● **SUPPLIED MATERIAL**:
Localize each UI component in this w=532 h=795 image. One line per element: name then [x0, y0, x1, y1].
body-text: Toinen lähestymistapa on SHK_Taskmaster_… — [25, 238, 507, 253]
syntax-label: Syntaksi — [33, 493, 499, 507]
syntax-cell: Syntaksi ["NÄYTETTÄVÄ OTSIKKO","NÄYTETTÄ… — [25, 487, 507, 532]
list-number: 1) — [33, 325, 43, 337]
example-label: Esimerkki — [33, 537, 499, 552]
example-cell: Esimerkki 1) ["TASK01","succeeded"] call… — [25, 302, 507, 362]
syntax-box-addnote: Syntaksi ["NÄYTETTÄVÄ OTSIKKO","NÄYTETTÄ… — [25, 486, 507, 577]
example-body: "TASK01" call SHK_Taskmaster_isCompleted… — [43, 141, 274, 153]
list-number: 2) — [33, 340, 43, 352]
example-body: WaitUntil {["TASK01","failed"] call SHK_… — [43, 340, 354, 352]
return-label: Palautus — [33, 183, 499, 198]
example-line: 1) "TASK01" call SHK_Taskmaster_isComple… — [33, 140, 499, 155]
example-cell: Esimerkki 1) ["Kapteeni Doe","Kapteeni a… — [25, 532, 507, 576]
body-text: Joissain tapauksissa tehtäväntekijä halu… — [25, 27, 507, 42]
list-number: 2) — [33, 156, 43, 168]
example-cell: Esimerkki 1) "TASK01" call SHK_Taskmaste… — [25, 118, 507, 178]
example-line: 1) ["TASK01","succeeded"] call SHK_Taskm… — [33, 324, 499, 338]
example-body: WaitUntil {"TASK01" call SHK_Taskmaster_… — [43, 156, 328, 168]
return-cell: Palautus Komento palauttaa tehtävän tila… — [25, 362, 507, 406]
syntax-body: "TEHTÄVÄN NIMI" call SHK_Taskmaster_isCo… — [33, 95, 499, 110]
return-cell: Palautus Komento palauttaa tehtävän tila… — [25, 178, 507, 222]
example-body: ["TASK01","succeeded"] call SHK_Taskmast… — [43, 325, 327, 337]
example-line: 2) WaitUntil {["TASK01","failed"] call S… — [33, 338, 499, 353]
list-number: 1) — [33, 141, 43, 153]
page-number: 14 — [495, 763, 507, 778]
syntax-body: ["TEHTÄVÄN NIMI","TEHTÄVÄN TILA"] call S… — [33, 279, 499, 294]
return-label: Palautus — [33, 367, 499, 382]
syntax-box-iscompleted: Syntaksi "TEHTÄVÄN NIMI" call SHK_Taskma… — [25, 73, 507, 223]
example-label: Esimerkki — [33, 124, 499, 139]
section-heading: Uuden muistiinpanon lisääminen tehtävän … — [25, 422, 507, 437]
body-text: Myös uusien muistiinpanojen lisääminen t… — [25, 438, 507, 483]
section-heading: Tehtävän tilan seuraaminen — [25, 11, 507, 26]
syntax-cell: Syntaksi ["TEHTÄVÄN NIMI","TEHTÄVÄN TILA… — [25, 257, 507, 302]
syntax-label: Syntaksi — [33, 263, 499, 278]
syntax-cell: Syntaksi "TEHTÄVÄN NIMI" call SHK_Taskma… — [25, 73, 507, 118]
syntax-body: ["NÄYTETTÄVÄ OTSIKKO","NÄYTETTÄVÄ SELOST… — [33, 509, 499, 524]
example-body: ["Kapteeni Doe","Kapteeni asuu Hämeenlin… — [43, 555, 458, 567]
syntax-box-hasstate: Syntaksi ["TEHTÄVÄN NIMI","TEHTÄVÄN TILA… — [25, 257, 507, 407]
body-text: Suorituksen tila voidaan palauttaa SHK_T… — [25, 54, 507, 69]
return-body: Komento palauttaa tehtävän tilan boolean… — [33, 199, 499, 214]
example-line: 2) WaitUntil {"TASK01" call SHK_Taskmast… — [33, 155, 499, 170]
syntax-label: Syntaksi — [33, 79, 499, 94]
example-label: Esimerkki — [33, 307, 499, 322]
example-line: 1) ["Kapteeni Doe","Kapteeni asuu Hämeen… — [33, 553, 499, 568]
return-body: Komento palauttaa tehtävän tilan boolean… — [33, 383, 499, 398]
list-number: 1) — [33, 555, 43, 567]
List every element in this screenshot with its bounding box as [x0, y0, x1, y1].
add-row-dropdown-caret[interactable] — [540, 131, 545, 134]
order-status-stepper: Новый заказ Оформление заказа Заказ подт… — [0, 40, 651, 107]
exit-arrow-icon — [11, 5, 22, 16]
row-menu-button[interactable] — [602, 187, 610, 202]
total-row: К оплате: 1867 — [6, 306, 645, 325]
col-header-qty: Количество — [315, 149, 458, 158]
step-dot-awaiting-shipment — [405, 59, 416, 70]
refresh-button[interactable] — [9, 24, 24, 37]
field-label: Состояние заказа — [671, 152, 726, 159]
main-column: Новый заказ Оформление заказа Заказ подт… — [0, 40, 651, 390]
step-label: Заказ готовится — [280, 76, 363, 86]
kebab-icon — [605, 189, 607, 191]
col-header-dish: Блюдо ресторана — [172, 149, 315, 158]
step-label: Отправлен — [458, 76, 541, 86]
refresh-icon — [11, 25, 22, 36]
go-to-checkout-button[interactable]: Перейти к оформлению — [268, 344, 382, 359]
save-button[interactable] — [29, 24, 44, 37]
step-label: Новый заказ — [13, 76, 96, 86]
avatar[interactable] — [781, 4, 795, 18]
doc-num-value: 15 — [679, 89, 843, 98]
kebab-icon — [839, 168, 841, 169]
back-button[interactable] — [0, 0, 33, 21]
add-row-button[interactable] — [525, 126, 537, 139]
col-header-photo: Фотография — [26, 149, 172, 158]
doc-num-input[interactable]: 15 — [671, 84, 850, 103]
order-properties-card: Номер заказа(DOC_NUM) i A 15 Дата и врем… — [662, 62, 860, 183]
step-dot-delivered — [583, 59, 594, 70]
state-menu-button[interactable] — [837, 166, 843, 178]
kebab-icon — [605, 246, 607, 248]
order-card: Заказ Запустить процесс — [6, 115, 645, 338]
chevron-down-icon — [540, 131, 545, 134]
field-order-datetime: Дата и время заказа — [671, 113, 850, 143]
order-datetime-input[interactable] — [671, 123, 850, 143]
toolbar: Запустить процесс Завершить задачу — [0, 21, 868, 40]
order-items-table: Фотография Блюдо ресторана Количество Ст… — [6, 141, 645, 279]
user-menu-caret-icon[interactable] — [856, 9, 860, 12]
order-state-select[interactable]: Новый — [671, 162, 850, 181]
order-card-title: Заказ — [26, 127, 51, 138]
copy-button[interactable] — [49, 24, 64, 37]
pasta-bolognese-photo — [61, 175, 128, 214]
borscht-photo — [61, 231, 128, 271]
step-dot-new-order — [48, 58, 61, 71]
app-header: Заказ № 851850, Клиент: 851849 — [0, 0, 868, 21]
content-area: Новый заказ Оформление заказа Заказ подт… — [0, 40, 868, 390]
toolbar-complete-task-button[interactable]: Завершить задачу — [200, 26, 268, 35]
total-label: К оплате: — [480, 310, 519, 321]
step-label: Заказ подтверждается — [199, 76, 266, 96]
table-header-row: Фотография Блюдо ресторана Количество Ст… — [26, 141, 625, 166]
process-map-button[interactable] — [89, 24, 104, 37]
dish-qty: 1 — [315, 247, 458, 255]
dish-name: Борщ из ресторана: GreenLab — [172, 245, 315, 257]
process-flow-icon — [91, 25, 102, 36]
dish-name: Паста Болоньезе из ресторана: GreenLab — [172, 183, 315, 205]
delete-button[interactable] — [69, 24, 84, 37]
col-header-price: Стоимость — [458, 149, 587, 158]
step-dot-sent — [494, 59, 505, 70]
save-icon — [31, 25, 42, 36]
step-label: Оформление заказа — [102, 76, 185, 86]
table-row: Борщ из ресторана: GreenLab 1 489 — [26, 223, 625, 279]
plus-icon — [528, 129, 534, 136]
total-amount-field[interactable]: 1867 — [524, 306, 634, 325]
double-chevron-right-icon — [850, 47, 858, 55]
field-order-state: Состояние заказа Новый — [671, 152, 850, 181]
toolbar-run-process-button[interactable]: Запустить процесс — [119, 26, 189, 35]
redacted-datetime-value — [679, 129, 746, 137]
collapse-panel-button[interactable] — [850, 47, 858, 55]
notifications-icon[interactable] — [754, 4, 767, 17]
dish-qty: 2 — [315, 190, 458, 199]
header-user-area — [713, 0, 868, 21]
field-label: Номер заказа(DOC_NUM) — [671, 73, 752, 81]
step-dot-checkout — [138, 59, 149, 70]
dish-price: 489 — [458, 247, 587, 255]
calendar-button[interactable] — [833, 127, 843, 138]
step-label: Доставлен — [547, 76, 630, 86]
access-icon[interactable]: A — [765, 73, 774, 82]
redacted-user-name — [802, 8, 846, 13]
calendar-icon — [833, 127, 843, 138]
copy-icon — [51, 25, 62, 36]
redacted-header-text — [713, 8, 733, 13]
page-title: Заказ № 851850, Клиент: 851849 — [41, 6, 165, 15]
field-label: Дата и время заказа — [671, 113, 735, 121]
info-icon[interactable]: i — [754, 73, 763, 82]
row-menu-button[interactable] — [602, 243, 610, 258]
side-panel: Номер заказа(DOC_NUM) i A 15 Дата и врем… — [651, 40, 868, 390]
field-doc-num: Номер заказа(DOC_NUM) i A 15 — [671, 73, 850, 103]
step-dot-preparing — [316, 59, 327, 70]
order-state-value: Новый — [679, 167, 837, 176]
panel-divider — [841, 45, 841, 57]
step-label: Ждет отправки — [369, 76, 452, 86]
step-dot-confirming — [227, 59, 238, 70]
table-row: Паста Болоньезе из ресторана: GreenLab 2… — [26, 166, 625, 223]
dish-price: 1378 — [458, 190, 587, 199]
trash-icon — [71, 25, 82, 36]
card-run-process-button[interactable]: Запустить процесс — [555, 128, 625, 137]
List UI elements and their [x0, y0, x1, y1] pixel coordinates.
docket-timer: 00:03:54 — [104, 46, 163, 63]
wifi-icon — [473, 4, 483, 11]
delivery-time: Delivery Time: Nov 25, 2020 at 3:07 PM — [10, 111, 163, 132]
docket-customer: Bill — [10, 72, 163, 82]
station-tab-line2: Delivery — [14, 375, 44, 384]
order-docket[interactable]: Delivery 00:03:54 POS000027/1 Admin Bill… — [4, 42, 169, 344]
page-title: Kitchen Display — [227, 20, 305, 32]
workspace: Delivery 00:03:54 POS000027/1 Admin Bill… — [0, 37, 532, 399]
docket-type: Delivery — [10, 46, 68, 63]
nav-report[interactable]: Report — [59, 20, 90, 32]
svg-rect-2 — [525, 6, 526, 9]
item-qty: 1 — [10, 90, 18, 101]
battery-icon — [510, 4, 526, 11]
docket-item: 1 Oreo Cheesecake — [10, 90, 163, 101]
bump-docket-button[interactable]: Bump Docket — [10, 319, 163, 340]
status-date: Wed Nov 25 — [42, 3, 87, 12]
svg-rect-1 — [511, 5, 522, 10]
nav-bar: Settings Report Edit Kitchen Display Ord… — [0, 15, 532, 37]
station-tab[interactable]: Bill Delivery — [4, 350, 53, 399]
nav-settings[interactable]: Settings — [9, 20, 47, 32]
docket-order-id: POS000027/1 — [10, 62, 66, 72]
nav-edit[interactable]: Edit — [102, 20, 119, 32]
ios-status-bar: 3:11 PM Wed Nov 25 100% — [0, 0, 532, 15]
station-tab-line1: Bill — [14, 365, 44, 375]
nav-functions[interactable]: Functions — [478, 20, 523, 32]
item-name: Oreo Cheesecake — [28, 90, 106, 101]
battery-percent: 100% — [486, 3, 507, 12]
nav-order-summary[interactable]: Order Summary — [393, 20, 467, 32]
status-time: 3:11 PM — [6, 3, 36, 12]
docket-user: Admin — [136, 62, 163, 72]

● **WHAT TO PRODUCE**:
Copy out each line of the material in which the word "Болоньезе" turns up.

● **RESULT OF THIS TASK**:
dish-name: Паста Болоньезе из ресторана: GreenLab — [172, 183, 315, 205]
table-row: Паста Болоньезе из ресторана: GreenLab 2… — [26, 166, 625, 223]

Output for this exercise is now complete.